As the West’s drought eases, this area remains in the worst on record — and it’s hitting farmers hard

Central Oregon’s drought conditions remain the worst on record. Learn more here.

By , CNN

Cate Casad started noticing the for-sale signs pop up over the last year on farms around Central Oregon, which has been mired in water shortages amid a yearslong megadrought.

Casad and her husband, Chris, are first-generation farmers and ranchers who started off with just a few acres of land east of Bend, then moved north in 2017 to scale up their farm. Now, the couple manages around 360 acres of farmland in Jefferson County, where they grow organic food and raise cattle, heritage breed hogs and pastured chickens.

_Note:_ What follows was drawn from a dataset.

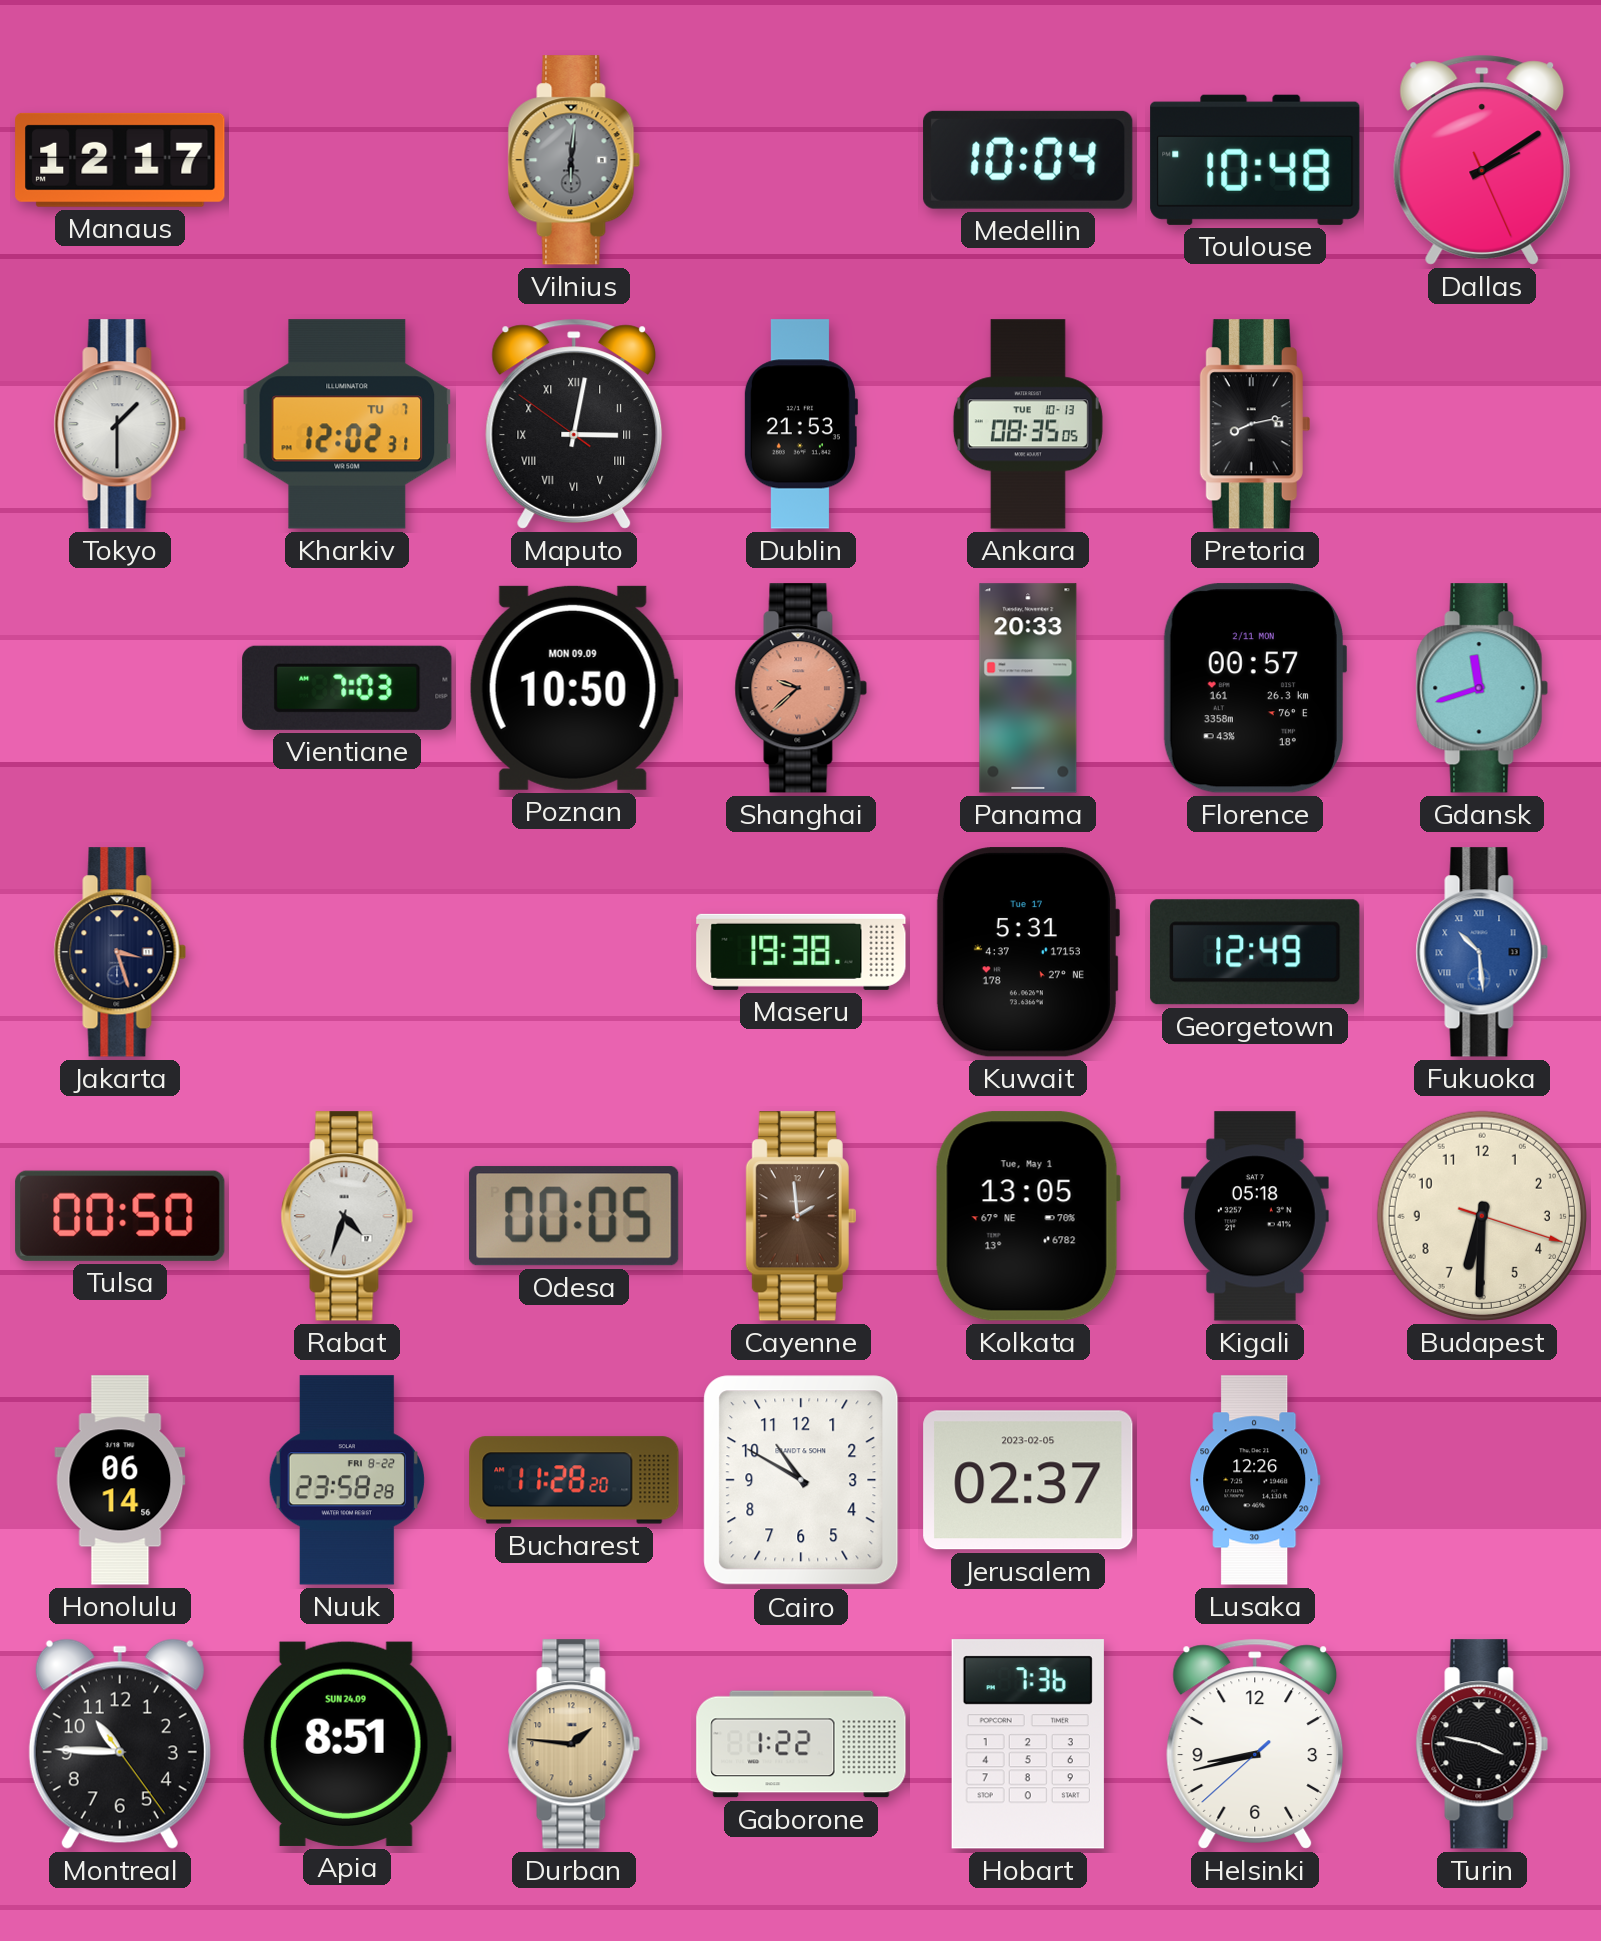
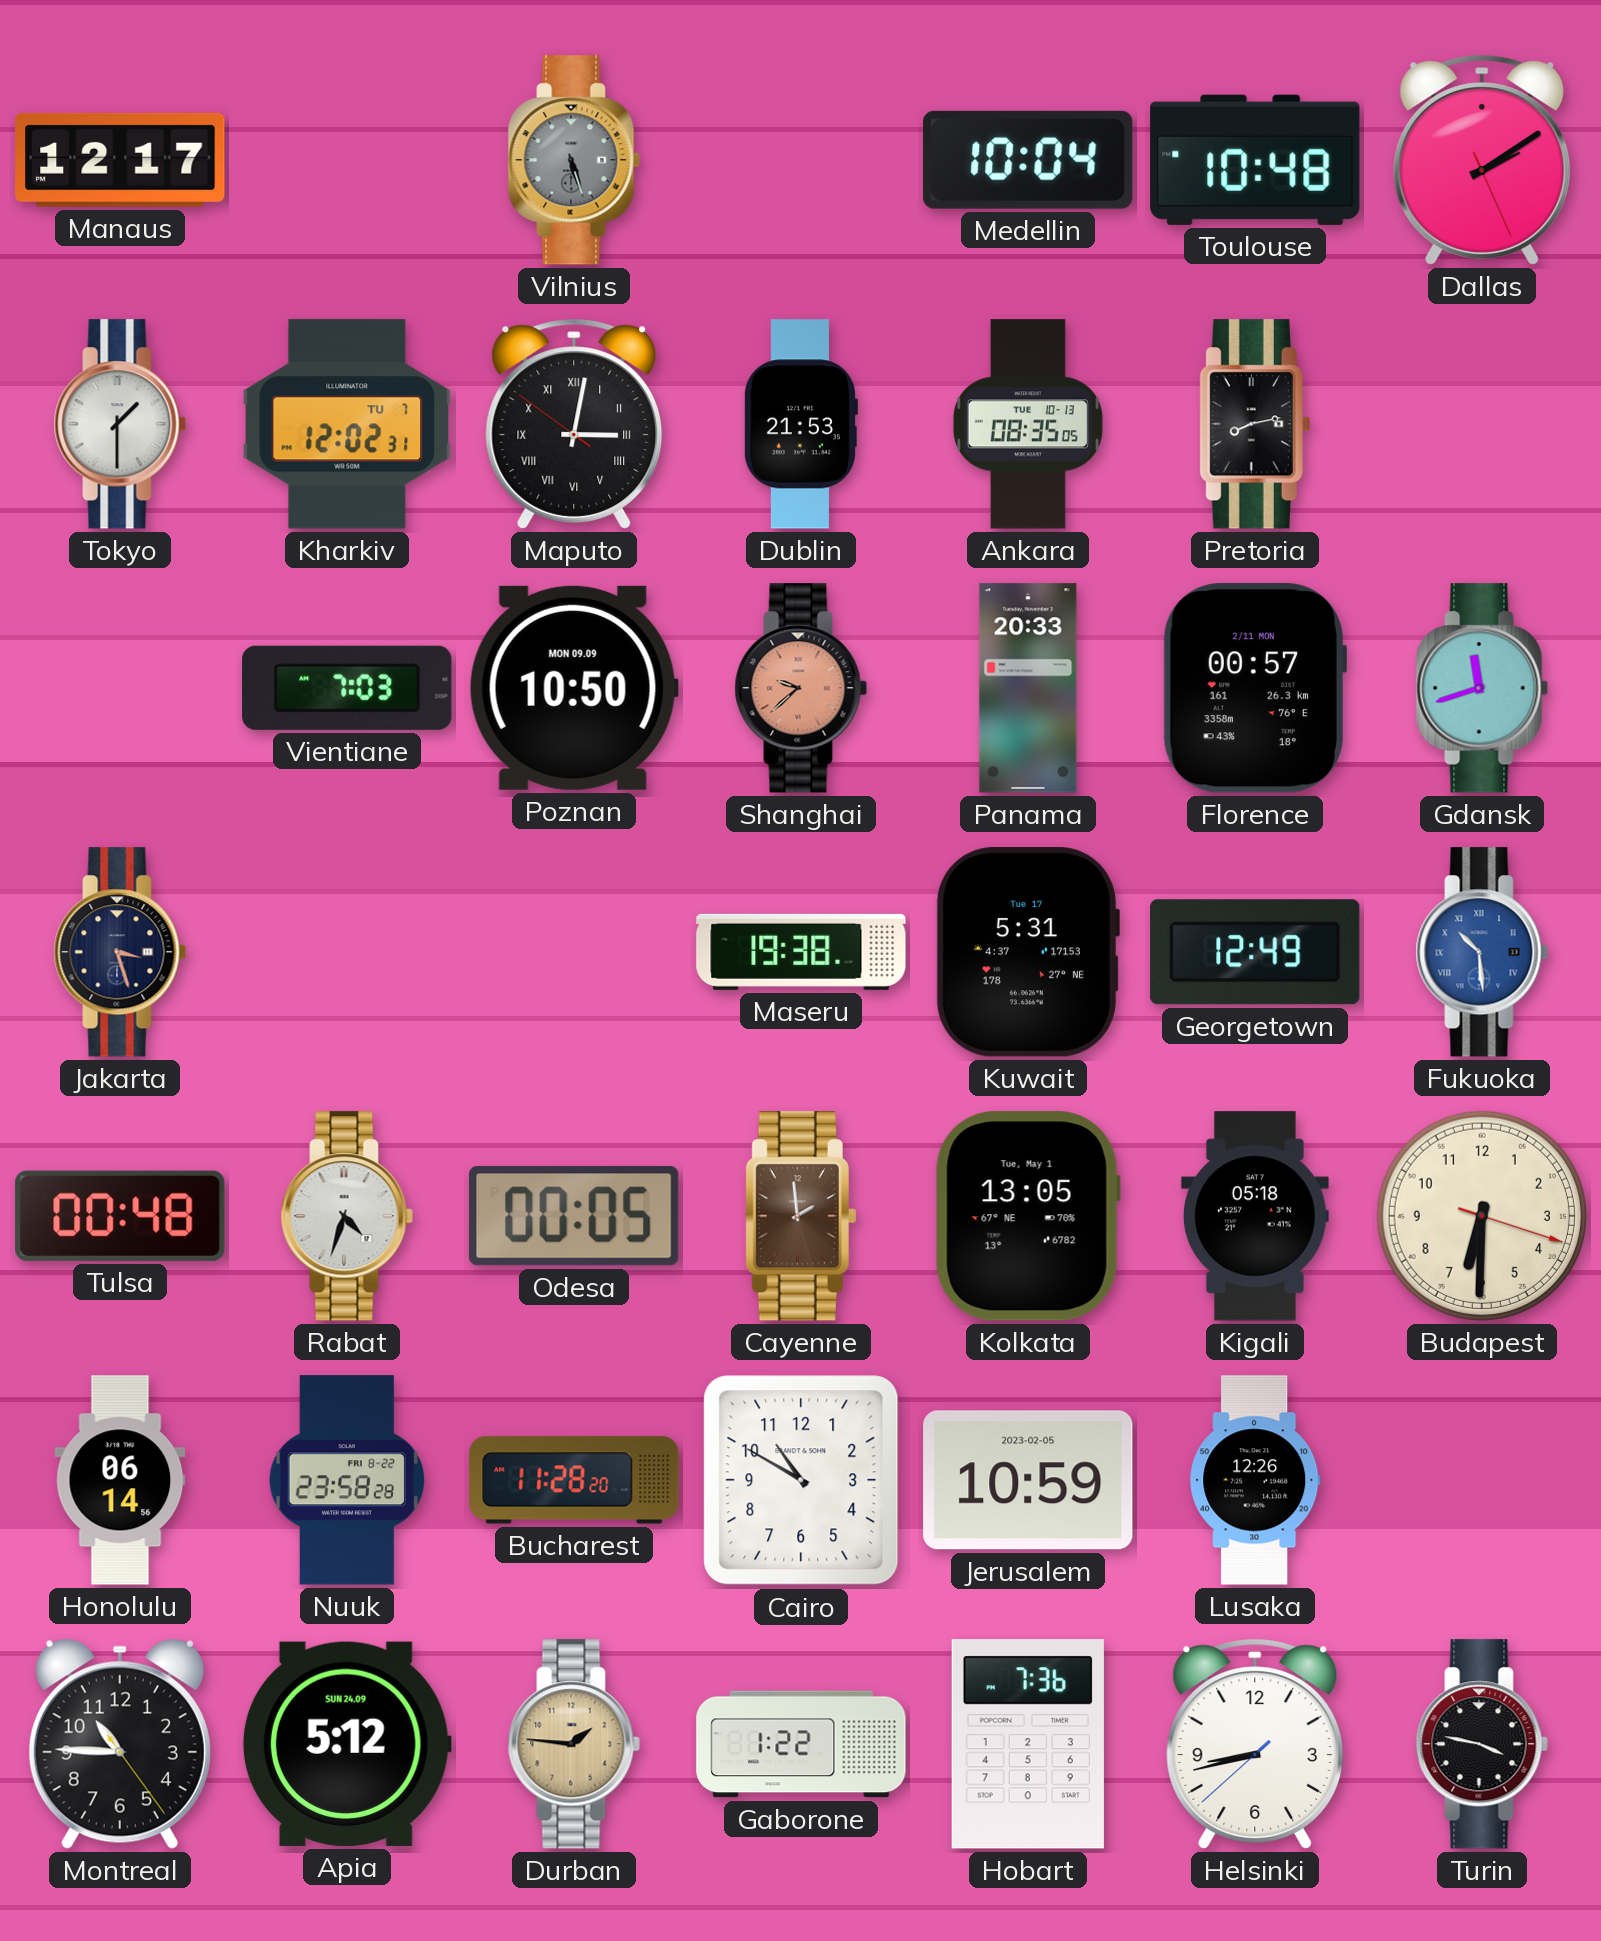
Vilnius: 6:01 -> 5:27
Tulsa: 00:50 -> 00:48
Jerusalem: 02:37 -> 10:59
Apia: 8:51 -> 5:12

Only a year after that move, they started experiencing the impact of the drought and water cuts so severe that they made the tough decision to stop growing potatoes — a valuable crop that took them nine years to build a local market for.

But while Casad is determined to keep farming, neighboring farms have decided to cut their losses and sell land.

“It’s devastating,” Casad told CNN. “Each year since then, we’ve been cutting back more and more and more to the point in which last year was the worst year yet — and this year, we think will be very similar.”

As much-needed winter storms alleviate drought conditions in California and southern parts of Oregon, the deluge of snow and rain in the West largely missed Central Oregon, leaving Crook, Jefferson and Deschutes counties dry. And many of the farmers in this area don’t have priority rights to the water – putting their farms at heightened risk of failure.